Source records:
****************

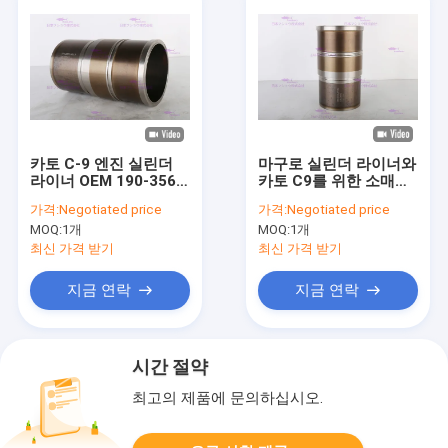
카토 C-9 엔진 실린더
마구로 실린더 라이너와
라이너 OEM 190-3562
카토 C9를 위한 소매
IATF16949 2020 승인
OEM 190-3562
가격:
Negotiated price
가격:
Negotiated price
MOQ:
1개
MOQ:
1개
최신 가격 받기
최신 가격 받기
지금 연락
지금 연락
시간 절약
최고의 제품에 문의하십시오.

****************

WHAT YOU NEED TO DO: Copy all records exactly, no images.

SOLVED EXERCISE:
카토 C-9 엔진 실린더
마구로 실린더 라이너와
라이너 OEM 190-3562
카토 C9를 위한 소매
IATF16949 2020 승인
OEM 190-3562
가격:
Negotiated price
가격:
Negotiated price
MOQ:
1개
MOQ:
1개
최신 가격 받기
최신 가격 받기
지금 연락
지금 연락
시간 절약
최고의 제품에 문의하십시오.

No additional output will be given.